A prisoners’ rights group says all hunger-striking Palestinian inmates in Israeli jails have been transferred to three detention facilities with field hospitals as the protesters’ health conditions are deteriorating.
In a Wednesday statement, Head of Palestinian Committee of Prisoners’ Affairs Issa Qaraqe said an estimated 1,300 hunger strikers had been transferred from across dozens of Israel’s prisons and concentrated into the Beersheba, Shatta and Ramla prisons “due to their proximity to Israeli hospitals.”
The Palestinian activist added that all the three facilities are equipped with in-prison field hospitals set up since the beginning of the strike.
“This step indicates the seriousness of the health conditions of the hunger strikers,” Qaraqe noted.
In an interview with the Palestinian Ma’an news agency, a spokesperson for the Israeli Prison Service (IPS), however, dismissed the report, saying that only strikers from Ketziot and Nafha prisons had been transferred to Beersheba prison “in order to be closer to central Israel, in the case that they need to be treated at a hospital.”
The mass protest action, dubbed the “Freedom and Dignity” strike, began on April 17 in response to a call by Marwan Barghouti, a popular Palestinian leader. The protesters are angry at inhumane conditions in Israeli prisons.

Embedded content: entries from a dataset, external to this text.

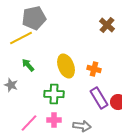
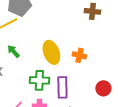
brown cross: (107, 25) -> (92, 11), turned -35
purple rectangle: (99, 98) -> (62, 87), moved, turned 30

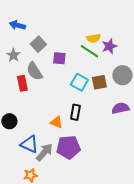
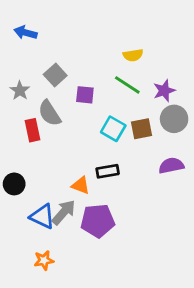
blue arrow: (17, 25) -> (25, 33), moved
yellow semicircle: (93, 38) -> (133, 55), moved
purple star: (109, 46) -> (164, 91), moved
black rectangle: (75, 112) -> (108, 171), turned 70
gray arrow: (44, 152) -> (64, 212), moved

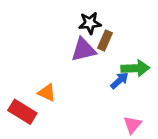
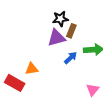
blue arrow: (119, 80) -> (71, 58), moved
orange triangle: (47, 93) -> (32, 69), turned -32

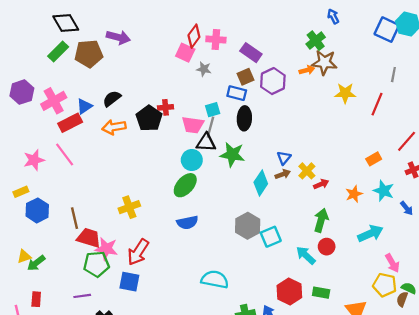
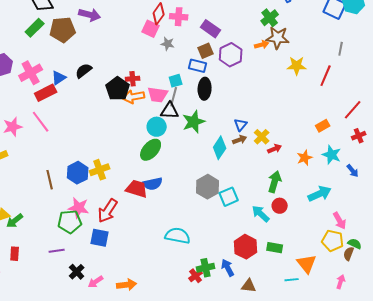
orange arrow: (114, 127) -> (134, 97), moved
green star: (232, 155) -> (194, 122), turned -30
blue hexagon: (37, 210) -> (78, 173), moved
red trapezoid: (89, 238) -> (137, 189), moved

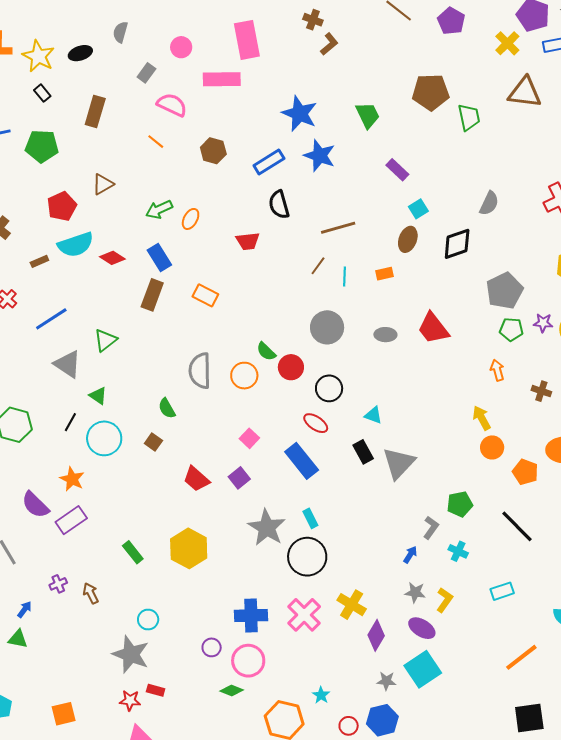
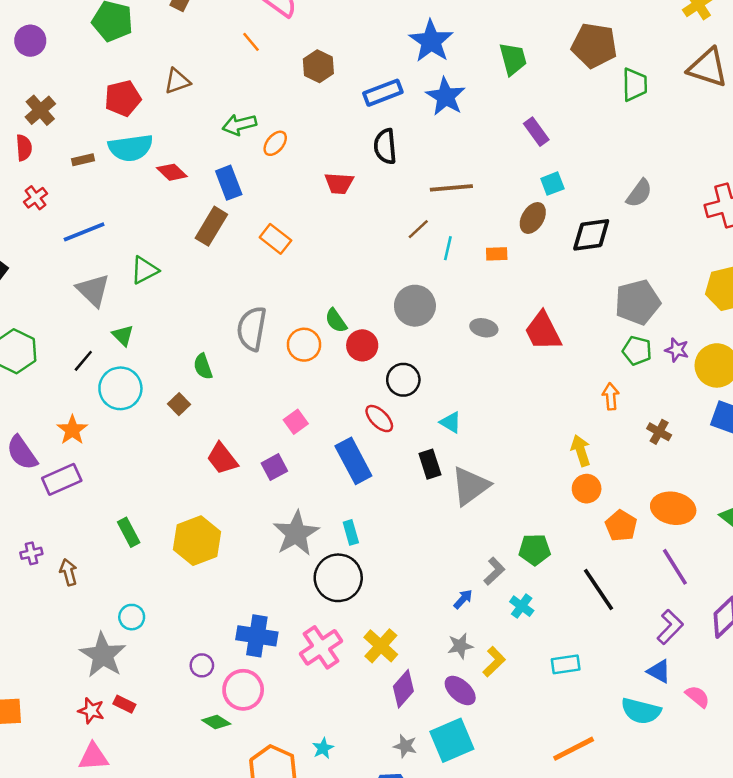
gray star: (415, 592) -> (460, 646), turned -30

The strikers are demanding basic rights, such as an end to the policies of administrative detention, solitary confinement and deliberate medical negligence. The much criticized administrative detention is a policy under which Palestinian inmates are kept in Israeli detention facilities without trial or charge.
After a month of taking nothing but salt water, many strikers are growing increasingly weak. Reports say they are considering also refusing water since their demands have not been met.

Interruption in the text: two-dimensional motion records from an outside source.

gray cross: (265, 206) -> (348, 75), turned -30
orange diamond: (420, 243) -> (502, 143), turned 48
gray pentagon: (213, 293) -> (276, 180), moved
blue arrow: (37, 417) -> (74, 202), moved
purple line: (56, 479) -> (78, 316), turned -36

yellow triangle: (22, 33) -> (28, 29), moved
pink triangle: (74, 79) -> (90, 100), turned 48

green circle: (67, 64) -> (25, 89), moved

A recent Palestinian media statement warned that striking detainees have “entered a critical health condition,” marked by chronic vomiting, vision impairment, fainting and an average weight loss of 20 kilograms.
The prisoners have also been denied family visits, and face continuous arbitrary prison transfers in an IPS attempt to break up the strike, according to the statement.
Speaking at a Wednesday meeting of the UN’s Committee on the Exercise of the Inalienable Rights of the Palestinian People, Feda Abdelhady-Nasser, Deputy Observer for the State of Palestine, warned about rising “despair” among the Palestinian detainees as the regime in Tel Aviv continues to ignore their most basic demands.
She called on the committee to voice solidarity with the protest movement launched by prisoners against Israel’s illegal occupation and the degrading conditions in Israeli prisons.
Back in 2012, a similar hunger strike, involving some 2,000 Palestinian inmates, ended after an agreement was reached with Israeli authorities to terminate the policy of internment without trial or charge.